Pretrained models

This page is the canonical registry of pretrained checkpoints we publish on the Hugging Face Hub. For each entry you’ll find the architecture, the training recipe, the dataset and split, the test metrics we reported at upload time, and the deepSTRF commit SHA used to train it — enough to reproduce the model from scratch if needed.

Loading a pretrained model

Every NeuralModel subclass exposes the same one-liner, regardless of where the checkpoint lives:

from deepSTRF.models.audio import StateNet

model = StateNet.from_pretrained("urancon/deepSTRF-statenet-gru-ns1")
model.eval()

The first call resolves the repo, downloads the checkpoint (~few MB), caches it under ~/.cache/huggingface/hub, and reconstructs the model from the saved config.json. Subsequent calls hit the cache.

Common kwargs:

model = StateNet.from_pretrained(
    "urancon/deepSTRF-statenet-gru-ns1",
    map_location="cuda",            # or a torch.device
    revision="v1.0",                # pin a Hub branch / tag / commit SHA
    return_metadata=True,           # also get the metadata.json blob
)

If a model was trained with a non-JSON __init__ argument (e.g. a custom prefiltering nn.Module), re-supply it through extra_kwargs:

from deepSTRF.models.prefiltering import make_prefiltering
model = SomeModel.from_pretrained(
    "owner/repo",
    extra_kwargs={"prefiltering": make_prefiltering("adaptrans", 34, dt=5.0)},
)

Publishing your own checkpoint

Same shape as loading, in reverse. After training:

model.push_to_hub(
    "your-username/your-model-name",
    metadata={"dataset": "...", "test_cc_norm": ...},
)

You need to be authenticated with write access — run hf auth login once. The repo is created automatically on first push.

The library is happy to host community checkpoints; we just don’t list them on this page (which is the curated set we trained ourselves and maintain). If you’d like yours added, open an issue with the repo_id and a one-liner about the training recipe.


Registry

urancon/deepSTRF-statenet-gru-ns1

StateNet GRU population model fit jointly on the 119 ferret A1 cells of NS1 (Harper et al. 2016, Rahman et al. 2020).
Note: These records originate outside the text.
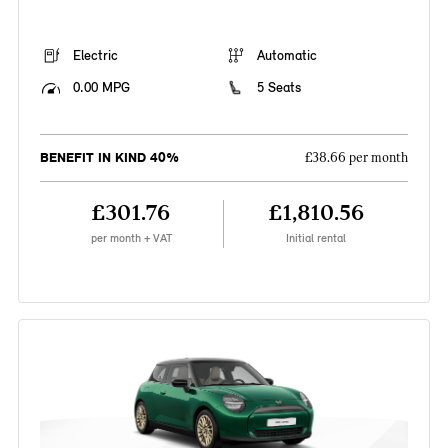
Electric
Automatic
0.00 MPG
5 Seats
BENEFIT IN KIND 40%
£38.66 per month
£301.76
£1,810.56
per month + VAT
Initial rental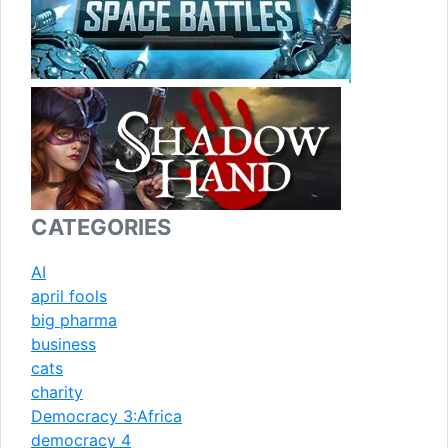
CATEGORIES
AI
april fools
big pharma
business
cats
charity
Democracy 3:Africa
democracy 4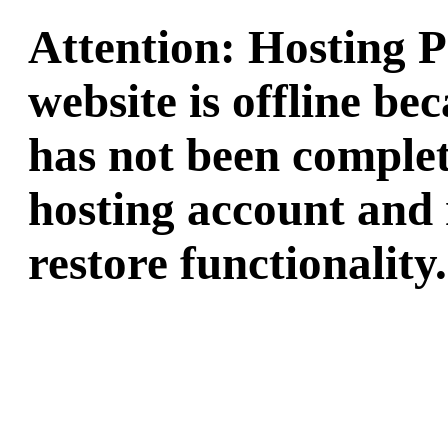
Attention: Hosting 
website is offline b
has not been complet
hosting account and 
restore functionality.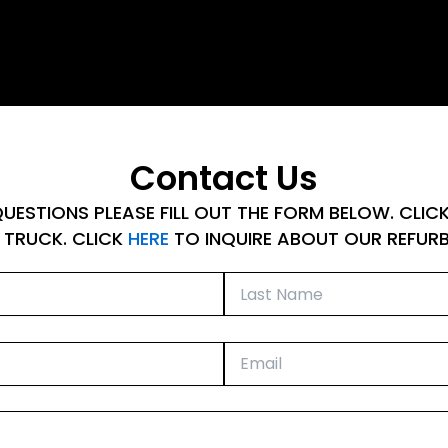
Contact Us
UESTIONS PLEASE FILL OUT THE FORM BELOW. CLIC
 TRUCK. CLICK
HERE
TO INQUIRE ABOUT OUR REFURBI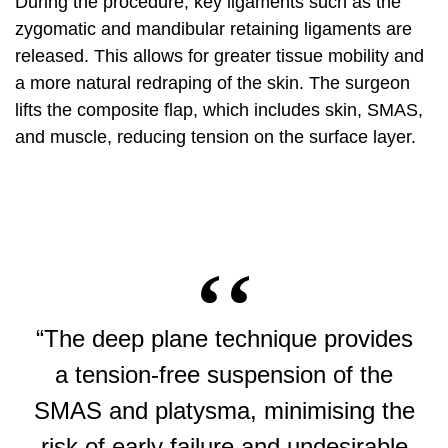
During the procedure, key ligaments such as the
zygomatic and mandibular retaining ligaments are
released. This allows for greater tissue mobility and
a more natural redraping of the skin. The surgeon
lifts the composite flap, which includes skin, SMAS,
and muscle, reducing tension on the surface layer.
“The deep plane technique provides
a tension-free suspension of the
SMAS and platysma, minimising the
risk of early failure and undesirable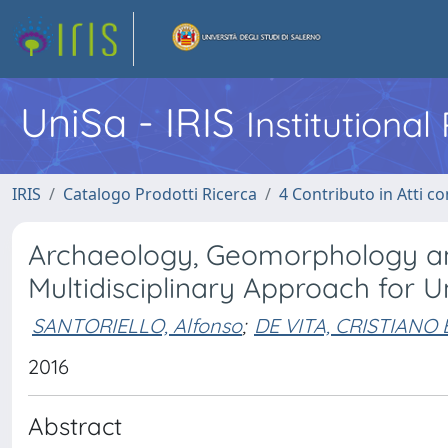
UniSa - IRIS
Institutiona
IRIS
Catalogo Prodotti Ricerca
4 Contributo in Atti 
Archaeology, Geomorphology an
Multidisciplinary Approach for 
SANTORIELLO, Alfonso
;
DE VITA, CRISTIAN
2016
Abstract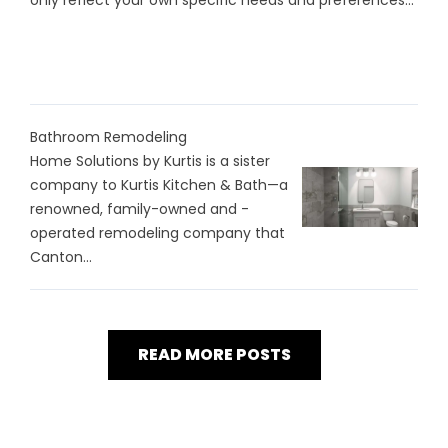
only reflect your own specific needs and preferences...
Bathroom Remodeling
Home Solutions by Kurtis is a sister
company to Kurtis Kitchen & Bath—a
renowned, family-owned and -
operated remodeling company that
Canton...
READ MORE POSTS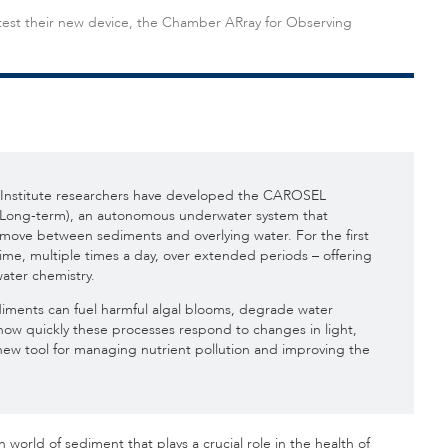
 test their new device, the Chamber ARray for Observing
nstitute researchers have developed the CAROSEL
Long-term), an autonomous underwater system that
move between sediments and overlying water. For the first
time, multiple times a day, over extended periods – offering
ater chemistry.
sediments can fuel harmful algal blooms, degrade water
 how quickly these processes respond to changes in light,
w tool for managing nutrient pollution and improving the
 world of sediment that plays a crucial role in the health of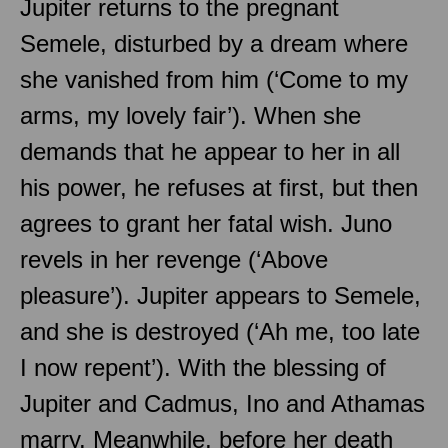
Jupiter returns to the pregnant
Semele, disturbed by a dream where
she vanished from him (‘Come to my
arms, my lovely fair’). When she
demands that he appear to her in all
his power, he refuses at first, but then
agrees to grant her fatal wish. Juno
revels in her revenge (‘Above
pleasure’). Jupiter appears to Semele,
and she is destroyed (‘Ah me, too late
I now repent’). With the blessing of
Jupiter and Cadmus, Ino and Athamas
marry. Meanwhile, before her death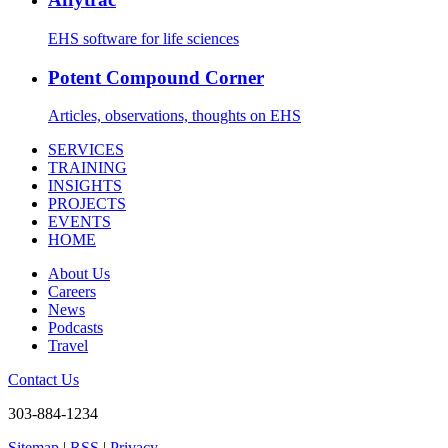
EHS software for life sciences
Potent Compound Corner
Articles, observations, thoughts on EHS
SERVICES
TRAINING
INSIGHTS
PROJECTS
EVENTS
HOME
About Us
Careers
News
Podcasts
Travel
Contact Us
303-884-1234
Sitemap
|
RSS
|
Privacy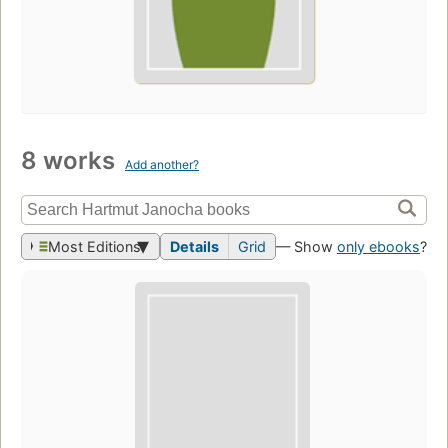
8 works
Add another?
Most Editions
Details
Grid
— Show
only ebooks
?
Reference checkpoint for the canonical fit demo.

  • Hub repo: https://huggingface.co/urancon/deepSTRF-statenet-gru-ns1

  • Model class: StateNet

  • Architecture kwargs:

    StateNet(
        n_frequency_bands=34,
        hidden_channels=7,
        kernel_size=7, stride=3,
        connectivity="LC",
        rnn_type="GRU",
        out_neurons=119,    # population over all NS1 cells
    )
    
  • Trainable params: ~39k.

  • Dataset: NS1 (deepSTRF.datasets.audio.ns1.NS1Dataset), dt_ms=5.0, smooth=True, auto-downloaded from OSF + the DNet companion repo on first instantiation.

  • Split (by stim index, 0-indexed, 20 stims total):

    • train: [0..13] (14 stims)

    • val: [14, 15, 16]

    • test: [17, 18, 19]

  • Optimizer: AdamW(lr=1e-3, weight_decay=0.0).
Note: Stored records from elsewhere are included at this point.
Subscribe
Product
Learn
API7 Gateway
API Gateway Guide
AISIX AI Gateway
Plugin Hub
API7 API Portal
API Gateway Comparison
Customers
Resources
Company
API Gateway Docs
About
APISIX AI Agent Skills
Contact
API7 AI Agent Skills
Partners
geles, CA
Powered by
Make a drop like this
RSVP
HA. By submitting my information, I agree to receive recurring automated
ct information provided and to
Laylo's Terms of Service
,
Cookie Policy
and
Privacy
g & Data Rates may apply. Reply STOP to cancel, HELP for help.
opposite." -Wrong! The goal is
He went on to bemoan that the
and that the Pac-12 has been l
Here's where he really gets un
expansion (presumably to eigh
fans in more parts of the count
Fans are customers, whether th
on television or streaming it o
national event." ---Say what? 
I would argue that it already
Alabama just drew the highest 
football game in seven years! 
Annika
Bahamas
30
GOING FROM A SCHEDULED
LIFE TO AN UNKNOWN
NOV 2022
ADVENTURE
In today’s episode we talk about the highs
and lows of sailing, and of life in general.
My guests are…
  • Loss: mse_loss(pred, gt_psth) where gt_psth = responses.nanmean(dim=2, keepdim=True).

  • Fitter config: max_epochs=80, patience=15, monitor="val_cc_norm", mode="max".

  • Random seed: 0 (via set_random_seed).
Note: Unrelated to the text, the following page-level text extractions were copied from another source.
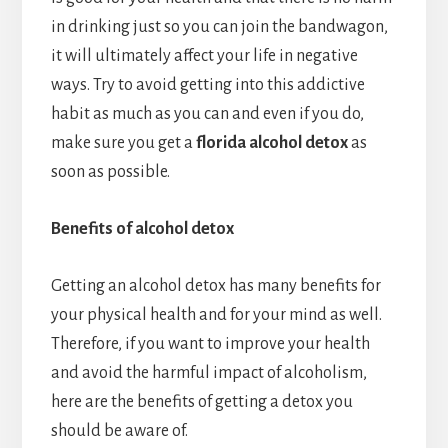
in drinking just so you can join the bandwagon,
it will ultimately affect your life in negative
ways. Try to avoid getting into this addictive
habit as much as you can and even if you do,
make sure you get a
florida alcohol detox
as
soon as possible.
Benefits of alcohol detox
Getting an alcohol detox has many benefits for
your physical health and for your mind as well.
Therefore, if you want to improve your health
and avoid the harmful impact of alcoholism,
here are the benefits of getting a detox you
should be aware of.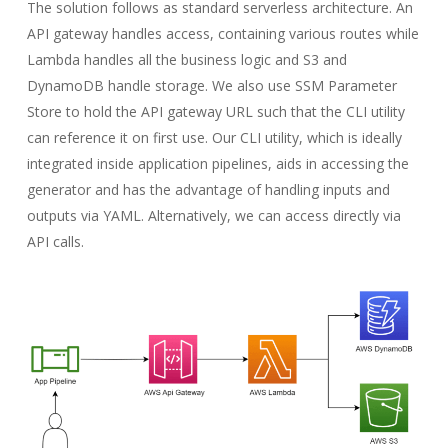
The solution follows as standard serverless architecture. An
API gateway handles access, containing various routes while
Lambda handles all the business logic and S3 and
DynamoDB handle storage. We also use SSM Parameter
Store to hold the API gateway URL such that the CLI utility
can reference it on first use. Our CLI utility, which is ideally
integrated inside application pipelines, aids in accessing the
generator and has the advantage of handling inputs and
outputs via YAML. Alternatively, we can access directly via
API calls.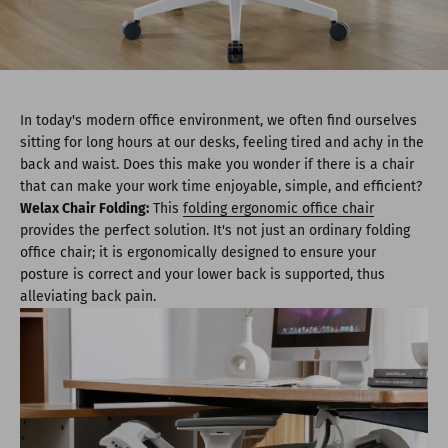
In today's modern office environment, we often find ourselves
sitting for long hours at our desks, feeling tired and achy in the
back and waist. Does this make you wonder if there is a chair
that can make your work time enjoyable, simple, and efficient?
Welax Chair Folding:
This
folding ergonomic office chair
provides the perfect solution. It's not just an ordinary folding
office chair; it is ergonomically designed to ensure your
posture is correct and your lower back is supported, thus
alleviating back pain.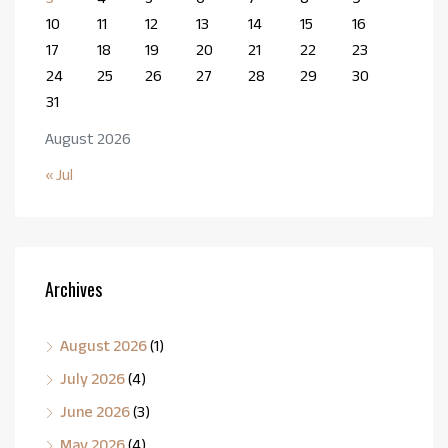
10
11
12
13
14
15
16
17
18
19
20
21
22
23
24
25
26
27
28
29
30
31
August 2026
« Jul
Archives
August 2026
(1)
July 2026
(4)
June 2026
(3)
May 2026
(4)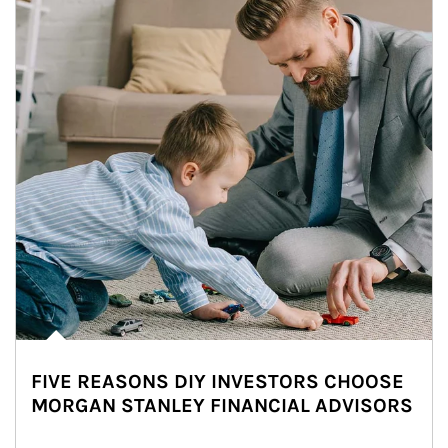
FIVE REASONS DIY INVESTORS CHOOSE
MORGAN STANLEY FINANCIAL ADVISORS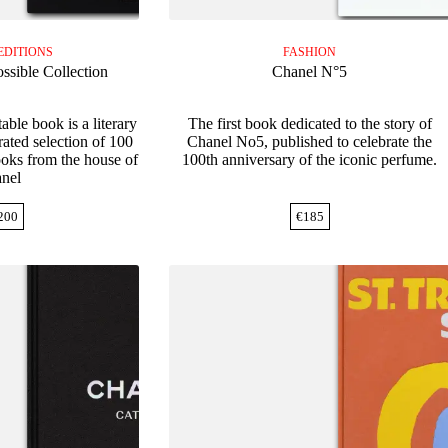
EDITIONS
FASHION
ssible Collection
Chanel N°5
able book is a literary
The first book dedicated to the story of
ated selection of 100
Chanel No5, published to celebrate the
ooks from the house of
100th anniversary of the iconic perfume.
nel
200
€
185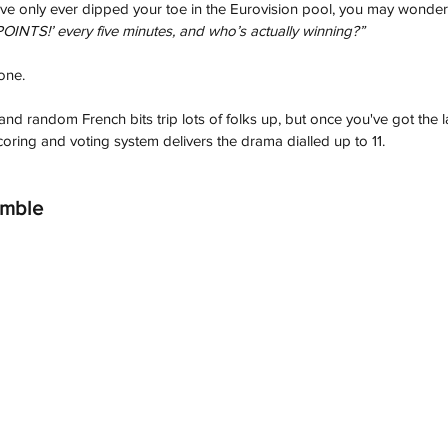
you've only ever dipped your toe in the Eurovision pool, you may wonder
INTS!’ every five minutes, and who’s actually winning?”
one. 
d random French bits trip lots of folks up, but once you've got the lay
oring and voting system delivers the drama dialled up to 11.
amble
Test metrics (held-out 3-stim split, recorded at upload time — see metadata.json on the Hub for the full blob):

Metric

Value

cc (Pearson r, mean)

+0.659

cc (Pearson r, median)

+0.681

cc_norm (Schoppe, mean)

+0.770

cc_norm (Schoppe, median)

+0.796

MSE loss

0.016

For orientation: published mean cc_norm for StateNet on NS1 is in the 0.7–0.8 range with leave-one-out training.

Training cost: ~5 min on a single mid-range GPU, 80 epochs.

Trained at deepSTRF commit: c07e561f (= the commit that introduced this registry entry — pinning it reproduces the recipe exactly).

Reproducing

The canonical fit demo is examples/fit_ns1_statenet.ipynb (also rendered on RTD), which runs the same recipe interactively. For the upload itself we used a throwaway driver _train_push_statenet_ns1.py (gitignored — the recipe above is the full record) which calls model.push_to_hub(...) after training.

The deepSTRF commit SHA used at upload time is recorded in metadata.json next to the checkpoint on the Hub (metadata["library_commit"]); pinning that commit + the recipe above should reproduce the published numbers within sampling noise.